Guidelines take effect next week that will allow visitors inside nursing homes and care facilities in Oregon.

While residents are free to come and go, visitors haven’t been allowed inside for months, except under extraordinary circumstances, as a precaution against the novel coronavirus.

Now, state and federal regulators will require most nursing homes to facilitate indoor visits — with some infection control precautions.

Under the guidelines, residents can have up to two visitors at a time. Guests will be screened for symptoms and will need to wear masks. They also are supposed to remain in a designated visiting area or a resident’s room.

The state’s new policy takes effect Monday and is based almost entirely on guidance the federal government issued in September allowing visits in nursing homes, the most strictly regulated type of care facility.

Oregon’s policy will apply to a wider range of facilities, including memory care and some other types of assisted living: about 600 in all.
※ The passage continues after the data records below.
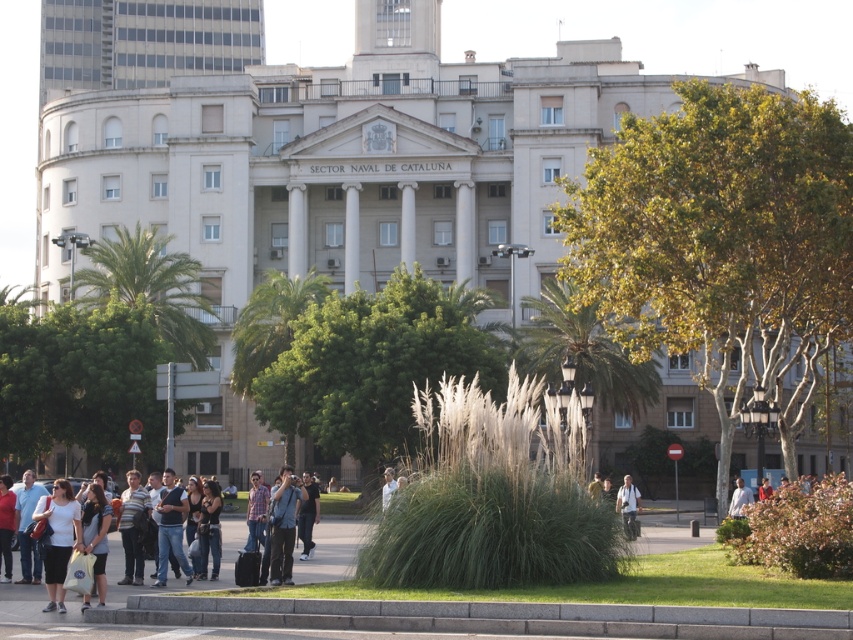 Question: Can you confirm if matte black camera at center is positioned above light brown leather jacket at center?

Choices:
 (A) no
 (B) yes

Answer: (B)

Question: Which is nearer to the white cotton shirt at lower right?

Choices:
 (A) matte black camera at center
 (B) light brown leather jacket at center

Answer: (B)

Question: Does matte black camera at center have a smaller size compared to white cotton shirt at lower right?

Choices:
 (A) no
 (B) yes

Answer: (B)

Question: Which of these objects is positioned closest to the matte black camera at center?

Choices:
 (A) white cotton shirt at lower right
 (B) light brown leather jacket at center

Answer: (B)

Question: Which point is farther to the camera?

Choices:
 (A) white cotton shirt at lower right
 (B) yellow fabric shirt at center
 (C) light brown backpack at lower right
 (D) light brown leather jacket at center

Answer: (A)

Question: Can you confirm if light brown leather jacket at center is thinner than yellow fabric shirt at center?

Choices:
 (A) yes
 (B) no

Answer: (A) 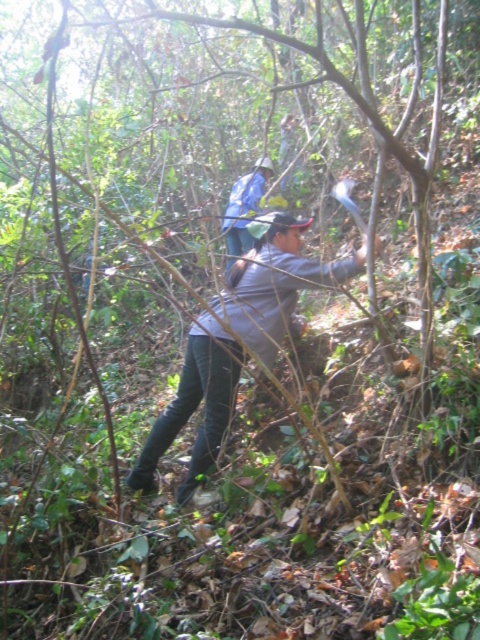 Question: Which point appears farthest from the camera in this image?

Choices:
 (A) (252, 272)
 (B) (229, 259)

Answer: (B)

Question: Is gray fabric shirt at center positioned in front of blue fabric shirt at center?

Choices:
 (A) no
 (B) yes

Answer: (B)

Question: Which object appears farthest from the camera in this image?

Choices:
 (A) blue fabric shirt at center
 (B) gray fabric shirt at center

Answer: (A)

Question: Which point is farther from the camera taking this photo?

Choices:
 (A) (189, 388)
 (B) (239, 198)

Answer: (B)

Question: Can you confirm if gray fabric shirt at center is wider than blue fabric shirt at center?

Choices:
 (A) no
 (B) yes

Answer: (B)

Question: Does gray fabric shirt at center have a lesser width compared to blue fabric shirt at center?

Choices:
 (A) no
 (B) yes

Answer: (A) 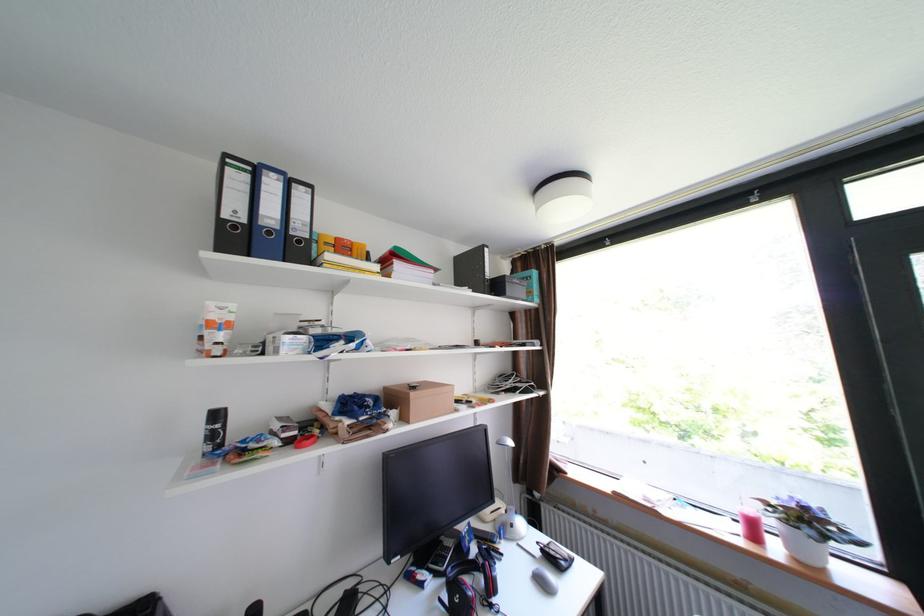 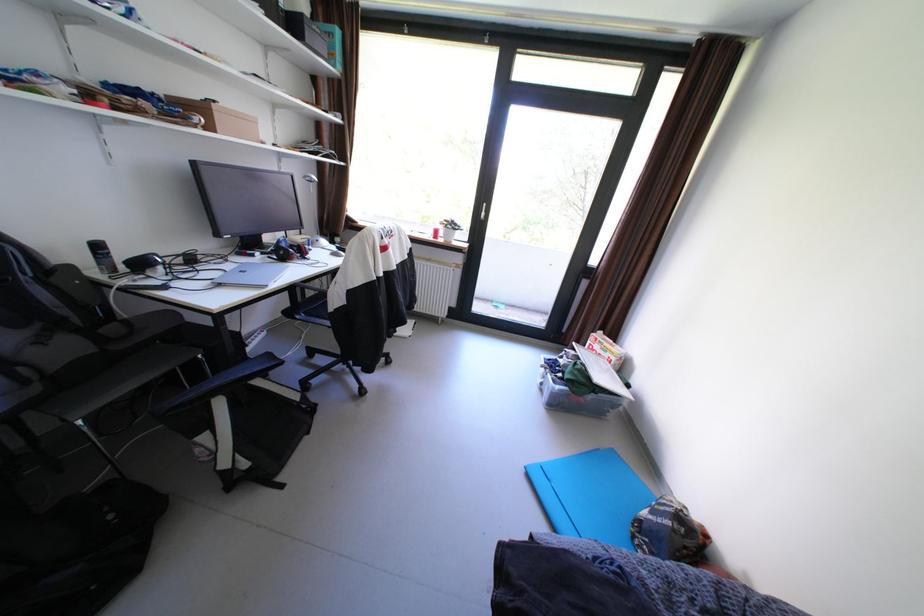 The point at (446, 576) is marked in the first image. Where is the corresponding point in the second image?

(274, 254) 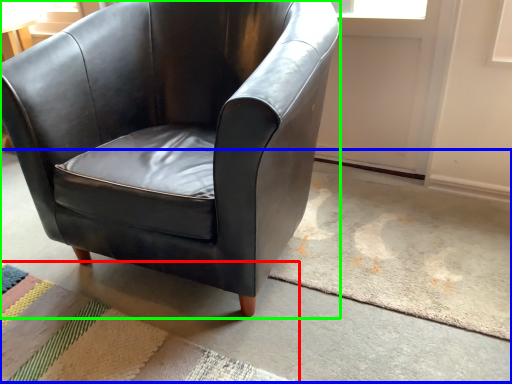 Question: Based on their relative distances, which object is farther from mat (highlighted by a red box)? Choose from concrete (highlighted by a blue box) and chair (highlighted by a green box).

Choices:
 (A) concrete
 (B) chair

Answer: (B) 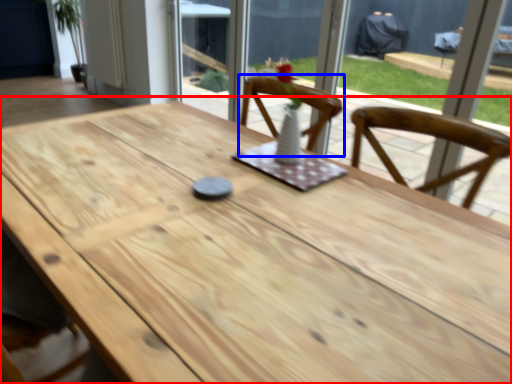 Question: Which of the following is the closest to the observer, table (highlighted by a red box) or chair (highlighted by a blue box)?

Choices:
 (A) table
 (B) chair

Answer: (A) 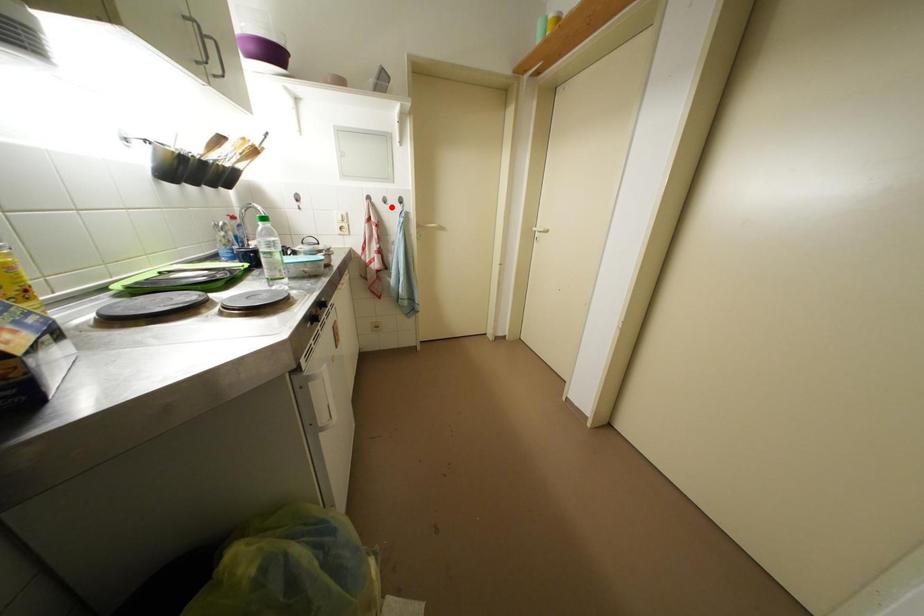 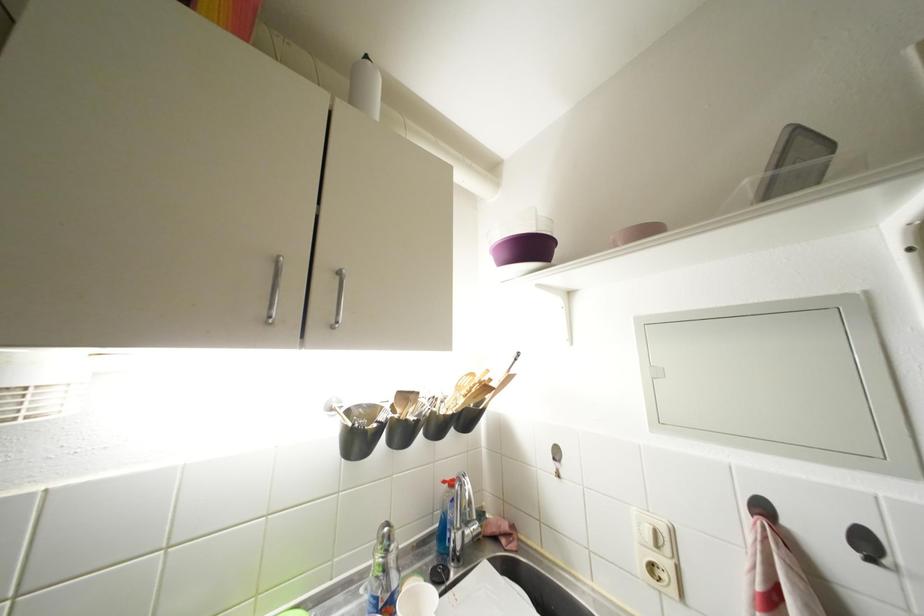 Find the pixel in the second image that matches the highlighted location in the first image.

(877, 565) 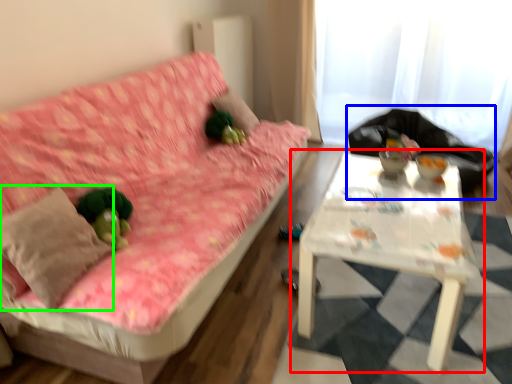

The state is using benchmarks set by the federal government to determine when visitation will be allowed.

Indoor visits will only be allowed in counties where the test positivity rate for COVID-19 is 10% or less. Most Oregon counties meet that standard today, though Malheur county does not, and Jackson and Deschutes county have positivity rates above 9%.

Visitation will only be allowed in facilities that have had no new COVID-19 cases in the past 14 days and that are not conducting outbreak testing.

Long term care facilities are extremely vulnerable to COVID-19 outbreaks. About half of the people who have died from the novel coronavirus in Oregon are older adults in a communal living situation.

Sixty-two long term care facilities are currently battling outbreaks that have infected 755 residents, staff, or their close contacts, and killed 49 people, according to the Oregon Health Authority.

State regulators are trying to strike a balance between preventing infections and meeting residents' need for dignity and human connection. Outdoor visits are no longer as feasible given cooler fall weather.

“For many people, having in-person contact with family and friends is essential to well-being and quality of life,” said Elisa Williams, a spokeswoman for the Oregon Department of Human Services.

Williams said the roll-out of regular COVID-19 testing for care facility staff and Oregon’s comparatively low ranking for per capita COVID-19 infections are among the factors that led to the policy change.